The Supreme Court of India (the “Court“) has recently handed down a significant judgment in Amazon.com NV Investment Holdings LLC v. Future Retail Ltd. & Ors. confirming that an award rendered by an emergency arbitrator (“EA“) in an arbitration seated in India is enforceable in the Indian courts. The Court’s judgment provides welcome clarity for parties seeking urgent interim relief in India-seated arbitrations. The judgment, however, does not address the enforceability of foreign-seated EA awards in the Indian courts.
In August 2019, Amazon NV Investment Holdings LLC (“Amazon“) entered into a suite of agreements with, amongst others, Future Coupons Pvt Ltd (“FCPL“), a 10% shareholder in Future Retail Limited (“FRL“), a leading Indian retailer. Through these agreements, Amazon benefited from specific rights in relation to FRL’s retail assets. It was agreed by the parties that FRL would be prohibited from transferring its retail assets without the consent of Amazon and FCPL, including any transfer to a list of specified ‘restricted persons’ which included the Reliance Group, a major Indian conglomerate. These agreements included a dispute resolution clause providing for arbitration under the SIAC Rules, with its seat in New Delhi and governed by Indian law.
In August 2020, FRL and FCPL, amongst others, entered into a transaction with the Reliance Group intended to transfer the retail assets of FRL to the Reliance Group. As a result, Amazon initiated EA proceedings seeking an urgent injunction restraining the proposed transfer. The EA duly issued an award to this effect in October 2020 (the “EA Award“). Amazon sought to enforce the EA Award in the Delhi High Court by filing an application under section 17 of the Arbitration and Conciliation Act 1996 (the “Act“).
Section 17(1) of the Act provides that a party may, during the arbitral proceedings, apply to the tribunal for interim measures and that the tribunal shall have the same power to make orders as an Indian court. Section 17(2) of the Act provides that any order issued by an arbitral tribunal shall be deemed to be enforceable as an order passed by the Indian courts. Importantly, section 17 only applies to India-seated arbitrations and not to foreign-seated arbitrations.
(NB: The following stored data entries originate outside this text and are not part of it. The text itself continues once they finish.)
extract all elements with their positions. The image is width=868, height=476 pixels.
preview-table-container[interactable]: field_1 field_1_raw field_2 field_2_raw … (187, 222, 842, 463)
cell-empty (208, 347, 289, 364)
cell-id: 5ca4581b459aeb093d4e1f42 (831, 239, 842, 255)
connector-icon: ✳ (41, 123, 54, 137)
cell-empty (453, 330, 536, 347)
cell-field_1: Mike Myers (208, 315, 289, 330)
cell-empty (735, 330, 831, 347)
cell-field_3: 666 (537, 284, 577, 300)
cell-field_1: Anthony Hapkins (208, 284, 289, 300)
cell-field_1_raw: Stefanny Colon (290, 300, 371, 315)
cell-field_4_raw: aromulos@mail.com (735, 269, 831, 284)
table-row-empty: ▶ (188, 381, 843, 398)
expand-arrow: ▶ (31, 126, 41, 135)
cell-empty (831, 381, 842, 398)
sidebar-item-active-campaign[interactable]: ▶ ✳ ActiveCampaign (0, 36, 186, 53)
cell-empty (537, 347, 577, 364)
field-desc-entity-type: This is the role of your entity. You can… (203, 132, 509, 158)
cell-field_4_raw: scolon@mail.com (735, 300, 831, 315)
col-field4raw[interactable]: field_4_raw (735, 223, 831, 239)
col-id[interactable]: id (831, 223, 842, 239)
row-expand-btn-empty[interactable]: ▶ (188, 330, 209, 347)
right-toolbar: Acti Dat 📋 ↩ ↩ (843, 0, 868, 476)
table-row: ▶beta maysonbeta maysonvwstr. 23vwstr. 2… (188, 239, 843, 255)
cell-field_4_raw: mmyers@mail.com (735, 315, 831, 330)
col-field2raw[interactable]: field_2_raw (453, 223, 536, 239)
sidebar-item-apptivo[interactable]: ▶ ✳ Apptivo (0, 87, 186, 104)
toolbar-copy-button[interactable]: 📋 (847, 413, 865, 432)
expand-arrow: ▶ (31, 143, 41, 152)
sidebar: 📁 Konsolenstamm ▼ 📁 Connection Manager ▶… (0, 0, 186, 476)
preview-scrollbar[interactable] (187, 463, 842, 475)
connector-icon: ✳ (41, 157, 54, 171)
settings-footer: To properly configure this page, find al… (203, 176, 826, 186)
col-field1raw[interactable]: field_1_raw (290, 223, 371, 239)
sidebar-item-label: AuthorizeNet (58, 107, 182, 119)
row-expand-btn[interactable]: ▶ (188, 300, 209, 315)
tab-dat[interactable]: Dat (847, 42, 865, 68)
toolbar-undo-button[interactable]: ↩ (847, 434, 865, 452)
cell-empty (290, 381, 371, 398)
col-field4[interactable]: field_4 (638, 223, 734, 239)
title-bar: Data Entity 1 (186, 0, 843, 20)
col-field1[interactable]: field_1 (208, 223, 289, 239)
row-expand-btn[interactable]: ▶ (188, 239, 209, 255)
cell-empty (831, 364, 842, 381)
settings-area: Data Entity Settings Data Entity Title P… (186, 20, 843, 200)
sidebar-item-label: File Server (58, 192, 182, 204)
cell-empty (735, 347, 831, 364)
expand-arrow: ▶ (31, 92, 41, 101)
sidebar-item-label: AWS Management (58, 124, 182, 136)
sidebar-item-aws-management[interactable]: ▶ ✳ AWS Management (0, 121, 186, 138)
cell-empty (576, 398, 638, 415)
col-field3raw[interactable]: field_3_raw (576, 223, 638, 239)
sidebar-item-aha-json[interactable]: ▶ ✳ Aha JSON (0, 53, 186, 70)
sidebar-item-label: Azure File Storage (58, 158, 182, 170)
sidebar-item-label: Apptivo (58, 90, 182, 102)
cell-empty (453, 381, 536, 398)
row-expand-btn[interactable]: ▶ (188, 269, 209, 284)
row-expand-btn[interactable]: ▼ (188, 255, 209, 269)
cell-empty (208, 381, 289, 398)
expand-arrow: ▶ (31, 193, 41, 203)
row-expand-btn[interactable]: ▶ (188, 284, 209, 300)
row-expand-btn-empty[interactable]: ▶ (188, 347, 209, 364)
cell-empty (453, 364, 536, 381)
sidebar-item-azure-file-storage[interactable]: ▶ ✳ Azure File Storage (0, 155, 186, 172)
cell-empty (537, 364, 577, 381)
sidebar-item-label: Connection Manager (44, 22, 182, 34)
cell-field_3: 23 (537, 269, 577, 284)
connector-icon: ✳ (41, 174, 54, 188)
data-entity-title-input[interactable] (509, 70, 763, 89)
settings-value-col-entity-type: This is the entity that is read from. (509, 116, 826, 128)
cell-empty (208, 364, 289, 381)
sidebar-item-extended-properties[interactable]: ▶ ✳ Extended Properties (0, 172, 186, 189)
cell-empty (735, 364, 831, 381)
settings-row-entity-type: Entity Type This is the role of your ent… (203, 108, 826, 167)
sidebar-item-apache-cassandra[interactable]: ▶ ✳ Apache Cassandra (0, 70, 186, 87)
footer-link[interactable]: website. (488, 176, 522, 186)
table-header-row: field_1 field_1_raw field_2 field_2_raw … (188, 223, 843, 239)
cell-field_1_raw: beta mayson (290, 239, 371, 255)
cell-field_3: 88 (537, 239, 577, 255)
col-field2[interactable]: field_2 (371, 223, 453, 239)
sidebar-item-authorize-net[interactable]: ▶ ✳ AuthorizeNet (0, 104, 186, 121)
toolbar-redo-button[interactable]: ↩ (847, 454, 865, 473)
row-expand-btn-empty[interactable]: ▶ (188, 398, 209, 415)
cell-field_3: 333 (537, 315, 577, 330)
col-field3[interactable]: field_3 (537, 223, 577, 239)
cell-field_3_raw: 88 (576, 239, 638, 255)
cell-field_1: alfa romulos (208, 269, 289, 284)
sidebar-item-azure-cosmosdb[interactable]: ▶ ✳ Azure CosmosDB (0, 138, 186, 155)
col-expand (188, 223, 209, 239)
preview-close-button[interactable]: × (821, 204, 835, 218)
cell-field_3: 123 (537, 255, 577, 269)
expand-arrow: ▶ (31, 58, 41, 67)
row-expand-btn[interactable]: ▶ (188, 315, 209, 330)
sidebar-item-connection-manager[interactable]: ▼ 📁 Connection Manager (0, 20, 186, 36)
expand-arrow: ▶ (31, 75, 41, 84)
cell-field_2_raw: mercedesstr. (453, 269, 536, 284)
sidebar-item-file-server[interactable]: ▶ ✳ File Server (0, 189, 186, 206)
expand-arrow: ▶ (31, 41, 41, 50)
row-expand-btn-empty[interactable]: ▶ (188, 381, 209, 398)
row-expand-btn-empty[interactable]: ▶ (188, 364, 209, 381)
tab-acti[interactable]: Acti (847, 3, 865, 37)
The Delhi High Court held that the EA Award was enforceable under section 17 of the Act. However, this order was subsequently stayed by a Division Bench of the Delhi High Court. The Division Bench’s order was the subject of an appeal to the Court.
The key question for the Court to consider was whether an EA award in an India-seated arbitration can be said to be an “order” under section 17(1) of the Act and therefore enforceable. FRL argued that it could not because the Act is silent on emergency arbitrations and therefore EA awards could not fall within the scope of section 17. In particular, FRL argued that the 2015 amendments to the Act failed to incorporate a suggestion from the Law Commission that emergency arbitrations should be categorised as an “arbitral proceeding” for the purposes of the Act.
The Court rejected these arguments and held that the Act grants parties full autonomy to have a dispute decided in accordance with institutional rules which can include the delivery of interim orders by EAs. The Court therefore applied a purposive interpretation to the Act and held that the lack of specific reference to EA awards in the Act did not indicate that such awards should fall outside its scope. The Court also noted that given FRL had already consented to arbitration governed by the SIAC Rules in the transaction agreements, it was not now open to it to challenge the enforceability of an EA award issued under those same rules.
In a significant observation, the Court noted that EA awards are “an important step in aid of decongesting the civil courts and affording expeditious interim relief to the parties“.
The Court also considered the additional question of whether an order passed under section 17(2) of the Act by a court in enforcement of an EA award is appealable under section 37 of the Act. The Court held that, whilst orders granting or refusing to grant interim measures under section 17(1) of the Act would be subject to appeal, enforcement proceedings under section 17(2) are not covered by that appeal provision. A possible consequence of this finding is that EA awards – which the Court treated as equivalent to any arbitral award or order of the courts – will now be subject to a non-derogable right of appeal in the Indian courts under section 37 (irrespective of whether the relevant institutional rules, if any, provide for the waiver of any such right, as the SIAC Rules did here).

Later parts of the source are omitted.